This was revealed by state media reading out the highlights of the “fourth plenary session” to set five-year development goals. China also confirmed on Thursday that Vice Premier He Lifeng, who attended the plenary session, will visit Malaysia from Friday to Monday for U.S. trade negotiations – amid heightened hopes for a potential U.S.-China presidential meeting later this month.
Despite widespread calls to strengthen China’s international influence and “protect the multilateral trading system,” the statement did not mention any major countries by name as the conference focused primarily on domestic developments.
China needs to “strongly expand consumption,” the meeting’s reading said, according to CNBC’s Chinese translation. The leaders elaborated on the need for consumption and called for a balance between “effective investment” and “adhering to the strategic point of growing domestic demand.”
“New demand creates new supply, and new supply creates new demand,” the report states. The leaders also called for “special action” to effectively implement policies to support businesses and boost consumption.
Zhong Liang, a former chief researcher at the Bank of China, said this tone shows that Chinese policymakers are watching the economy’s supply-demand relationship more closely than in past years.

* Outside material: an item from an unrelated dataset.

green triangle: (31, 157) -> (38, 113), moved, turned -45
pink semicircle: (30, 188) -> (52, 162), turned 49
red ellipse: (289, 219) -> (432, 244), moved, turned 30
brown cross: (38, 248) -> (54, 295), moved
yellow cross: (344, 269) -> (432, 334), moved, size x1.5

This change is not taken lightly in China’s ideologically driven government, but it still has not given the green light to cash transfers. Despite retail sales slumping since the pandemic, the Chinese government has avoided giving money directly to consumers, in contrast to the U.S. economic stimulus package after the coronavirus.
Yue Su, chief China economist at the Beijing-based Economist Intelligence Unit, said in a note that the announcement “suggests a continued emphasis on investment, this time as a means to stimulate consumption, rather than a bold and direct push to expand consumption itself.”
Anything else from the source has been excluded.